Le Défenseur des droits, qui a fait l’objet de plusieurs milliers de saisines sur le sujet, a dénoncé « les nombreuses atteintes aux droits d’usagers insuffisamment informés en amont de la réforme, trop peu accompagnés une fois celle-ci généralisée et dont les difficultés particulières [d’accès et de maîtrise d’internet] n’ont pas été prises en compte. » Pour rappel, 27 % des Français sont toujours sans accès à internet et 33 % maîtrisent peu cet outil.
Nous partageons bien entendu les inquiétudes du Défenseur des droits sur ces points. Sa suggestion d’introduire une clause de protection des usagers serait une bonne chose. C’est pourquoi nous proposerons d’amender les crédits de la mission.
Par ailleurs, quelle est la doctrine territoriale de l’État ? N’assiste-t-on pas à une inadéquation entre moyens et ambitions ?
La délivrance des titres sécurisés, au cœur du plan Préfectures nouvelle génération, amène à porter un débat de fond sur les missions de l’État dans les territoires. Alors que le PPNG visait à redéployer des emplois sur quelques priorités, les difficultés rencontrées ne l’ont pas permis. La Cour des comptes souligne surtout le renforcement d’autres missions : la lutte contre le terrorisme, la prévention de la radicalisation et la réforme du droit d’asile.
Dans la foulée du rapport Action publique 2022, le Premier ministre a signé deux circulaires pour donner un nouvel élan à la déconcentration, qui soit marqué par une volonté de proximité avec les citoyens et par un exercice des missions prioritairement au niveau départemental, voire infradépartemental.
Si l’on ne peut s’opposer à cet objectif, l’érosion progressive des moyens de l’administration territoriale laisse songeur quant à sa concrétisation, à plus forte raison avec la suppression annoncée de 50 000 postes de fonctionnaires dans le cadre d’Action publique 2022.
En outre, cette affirmation d’une nouvelle déconcentration pose la question de l’adaptation de l’État à l’organisation territoriale et décentralisée de la République, essentiellement sur deux points.
Le premier concerne le contrôle de légalité et l’ingénierie territoriale.
Le Gouvernement a affirmé sa volonté en matière d’ingénierie territoriale. Je pense, par exemple, à l’Agence nationale de la cohésion des territoires. Dans le même temps, la Cour des comptes estime « souhaitable » la fin de ces missions.
En matière de contrôle de légalité, on constate un resserrement du nombre d’actes à transmettre et, surtout, une priorisation des actes à contrôler, inégale entre les préfectures. Dans son rapport de 2016, la Cour des comptes relevait comme facteur explicatif le manque de temps et d’expertise des agents, lié à une perte d’effectif.
Le second point, enfin, porte sur les doublons entre l’État et les collectivités locales.

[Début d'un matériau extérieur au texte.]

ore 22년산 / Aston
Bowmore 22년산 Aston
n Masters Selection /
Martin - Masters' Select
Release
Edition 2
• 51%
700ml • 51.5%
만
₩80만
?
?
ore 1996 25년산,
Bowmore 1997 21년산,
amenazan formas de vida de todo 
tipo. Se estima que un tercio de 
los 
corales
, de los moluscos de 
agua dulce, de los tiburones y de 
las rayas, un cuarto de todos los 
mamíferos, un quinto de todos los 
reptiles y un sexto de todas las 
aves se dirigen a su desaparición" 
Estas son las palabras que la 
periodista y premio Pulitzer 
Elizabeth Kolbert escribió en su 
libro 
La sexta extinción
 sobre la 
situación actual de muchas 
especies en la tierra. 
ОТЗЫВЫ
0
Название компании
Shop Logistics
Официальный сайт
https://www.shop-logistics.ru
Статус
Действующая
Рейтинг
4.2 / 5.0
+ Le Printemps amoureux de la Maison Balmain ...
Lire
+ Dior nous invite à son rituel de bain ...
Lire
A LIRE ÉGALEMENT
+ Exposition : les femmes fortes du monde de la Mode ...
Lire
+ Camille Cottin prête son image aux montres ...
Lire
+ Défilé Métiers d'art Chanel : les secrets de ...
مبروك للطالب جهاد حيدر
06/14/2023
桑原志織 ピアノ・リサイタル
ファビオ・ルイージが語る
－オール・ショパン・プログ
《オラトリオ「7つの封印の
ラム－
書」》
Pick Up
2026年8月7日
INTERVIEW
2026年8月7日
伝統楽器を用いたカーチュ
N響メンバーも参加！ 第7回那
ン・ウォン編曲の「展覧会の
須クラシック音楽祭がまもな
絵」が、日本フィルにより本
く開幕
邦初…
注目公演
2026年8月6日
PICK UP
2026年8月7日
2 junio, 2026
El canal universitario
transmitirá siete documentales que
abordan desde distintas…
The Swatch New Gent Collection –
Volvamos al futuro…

Le Premier ministre a demandé aux administrations de « clarifier le rôle de chacun et d’aller au bout du partage des compétences ». Or, pour reprendre une remarque de nos collègues Marie-Françoise Perol-Dumont et Éric Doligé, il y a une tendance quasi naturelle de l’administration déconcentrée à pratiquer l’interventionnisme « touche-à-tout » alors qu’elle n’en a plus les moyens.

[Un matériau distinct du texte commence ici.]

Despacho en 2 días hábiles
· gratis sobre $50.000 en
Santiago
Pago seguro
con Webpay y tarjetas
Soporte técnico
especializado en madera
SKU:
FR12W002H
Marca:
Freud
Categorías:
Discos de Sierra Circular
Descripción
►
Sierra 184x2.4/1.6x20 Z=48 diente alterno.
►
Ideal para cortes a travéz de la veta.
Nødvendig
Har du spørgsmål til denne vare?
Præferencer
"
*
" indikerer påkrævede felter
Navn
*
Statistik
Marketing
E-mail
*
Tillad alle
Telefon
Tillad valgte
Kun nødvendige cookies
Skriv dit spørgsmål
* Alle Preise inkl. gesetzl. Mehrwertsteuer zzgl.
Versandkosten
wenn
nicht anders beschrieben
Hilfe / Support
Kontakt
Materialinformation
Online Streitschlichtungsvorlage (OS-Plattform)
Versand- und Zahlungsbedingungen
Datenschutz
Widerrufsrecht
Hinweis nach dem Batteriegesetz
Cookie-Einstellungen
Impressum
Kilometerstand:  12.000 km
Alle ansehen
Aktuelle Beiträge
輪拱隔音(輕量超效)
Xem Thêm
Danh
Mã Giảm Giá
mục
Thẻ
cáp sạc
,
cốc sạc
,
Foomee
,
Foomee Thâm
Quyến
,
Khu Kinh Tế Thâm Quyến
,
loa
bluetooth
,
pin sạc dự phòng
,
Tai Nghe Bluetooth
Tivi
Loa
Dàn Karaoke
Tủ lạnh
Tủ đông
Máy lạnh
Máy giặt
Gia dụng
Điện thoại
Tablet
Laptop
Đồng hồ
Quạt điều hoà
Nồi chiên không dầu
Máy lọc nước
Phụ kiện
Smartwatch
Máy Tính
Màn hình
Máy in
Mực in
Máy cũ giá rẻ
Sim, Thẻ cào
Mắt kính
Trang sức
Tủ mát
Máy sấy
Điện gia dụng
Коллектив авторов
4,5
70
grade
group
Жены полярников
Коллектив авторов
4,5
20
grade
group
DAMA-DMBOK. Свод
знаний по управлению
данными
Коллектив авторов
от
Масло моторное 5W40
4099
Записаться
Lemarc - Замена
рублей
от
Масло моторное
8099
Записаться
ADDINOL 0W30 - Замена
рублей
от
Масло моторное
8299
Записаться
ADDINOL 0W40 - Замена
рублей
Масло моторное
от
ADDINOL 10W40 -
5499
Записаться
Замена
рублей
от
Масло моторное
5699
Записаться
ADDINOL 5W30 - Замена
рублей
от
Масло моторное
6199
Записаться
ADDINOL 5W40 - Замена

Cette « clarification des missions » devait reposer, dès la rentrée de septembre 2018, sur une concertation pour une prise de décision à la fin de l’année. Espérons que le climat entre les élus locaux et le Gouvernement se réchauffe et que le mouvement de recentralisation qui est à l’œuvre depuis quelque temps laisse la place à un recentrage de l’État sur ses missions essentielles.

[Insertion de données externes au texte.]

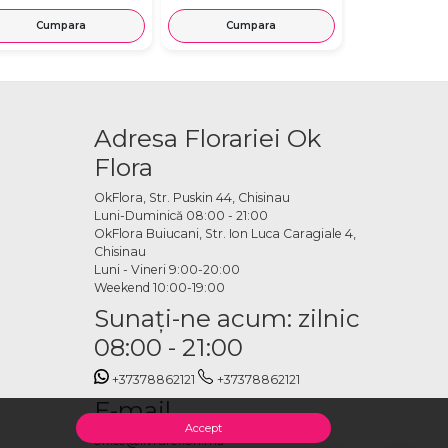
Cumpara
Cumpara
Cump
Adresa Florariei Ok
Flora
OkFlora, Str. Puskin 44, Chisinau
Luni-Duminică 08:00 - 21:00
OkFlora Buiucani, Str. Ion Luca Caragiale 4,
Chisinau
Luni - Vineri 9:00-20:00
Weekend 10:00-19:00
Sunaţi-ne acum: zilnic
08:00 - 21:00
+37378862121
+37378862121
E-mail
Accept
office@livrareflori.md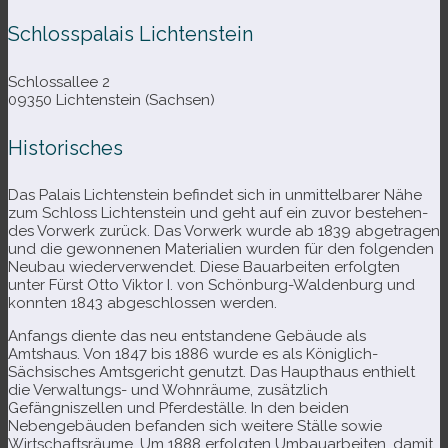
Schlosspalais Lichtenstein
Schlossallee 2
09350 Lichtenstein (Sachsen)
Historisches
Das Palais Lichtenstein befin­det sich in unmit­tel­ba­rer Nähe
zum Schloss Lichtenstein und geht auf ein zuvor bestehen­
des Vorwerk zurück. Das Vorwerk wurde ab 1839 abge­tra­gen
und die gewon­ne­nen Materialien wur­den für den fol­gen­den
Neubau wie­der­ver­wen­det. Diese Bauarbeiten erfolg­ten
unter Fürst Otto Viktor I. von Schönburg-​Waldenburg und
konn­ten 1843 abge­schlos­sen werden.
Anfangs diente das neu ent­stan­dene Gebäude als
Amtshaus. Von 1847 bis 1886 wurde es als Königlich-​
Sächsisches Amtsgericht genutzt. Das Haupthaus ent­hielt
die Verwaltungs- und Wohnräume, zusätz­lich
Gefängniszellen und Pferdeställe. In den bei­den
Nebengebäuden befan­den sich wei­tere Ställe sowie
Wirtschaftsräume. Um 1888 erfolg­ten Umbauarbeiten, damit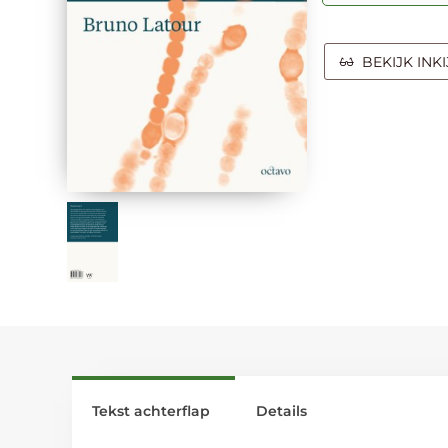
BEKIJK INK
Tekst achterflap
Details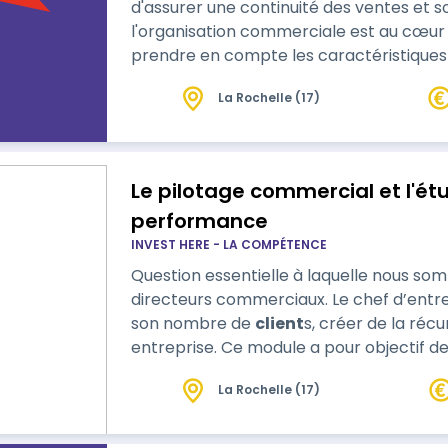
d'assurer une continuité des ventes et sou
l'organisation commerciale est au cœur d
prendre en compte les caractéristiques
La Rochelle (17)
Le pilotage commercial et l'ét
performance
INVEST HERE - LA COMPÉTENCE
Question essentielle à laquelle nous s
directeurs commerciaux. Le chef d’ent
son nombre de
client
s, créer de la ré
entreprise. Ce module a pour objectif de permettre à toutes les commerciaux
de mener à bien des opportunités d’affai
La Rochelle (17)
l'optimisation des actions commerciales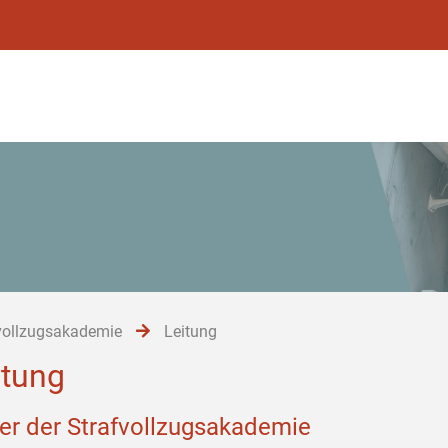
vollzugsakademie
Leitung
itung
ter der Strafvollzugsakademie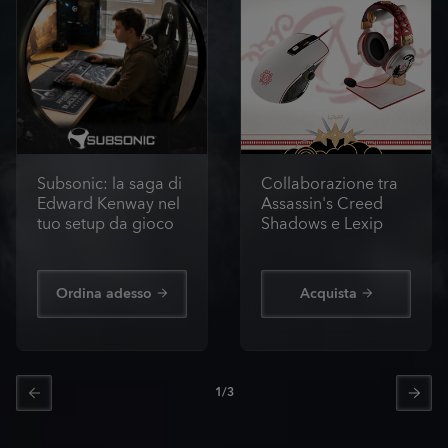
Subsonic: la saga di
Collaborazione tra
Edward Kenway nel
Assassin's Creed
tuo setup da gioco
Shadows e Lexip
Ordina adesso
Acquista
1
/
3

Pour conclure, je rappellerai juste que, depuis la loi du 28 pluviôse an VIII, date de la fondation de l’institution préfectorale, les préfectures et les sous-préfectures étaient avant tout des cuisinières et des drapeaux. En l’état actuel des choses, les cuisinières sont parties, et les drapeaux disparaissent peu à peu de la vie de nos concitoyens, alors même que ceux-ci les réclament comme nous le montre l’actualité.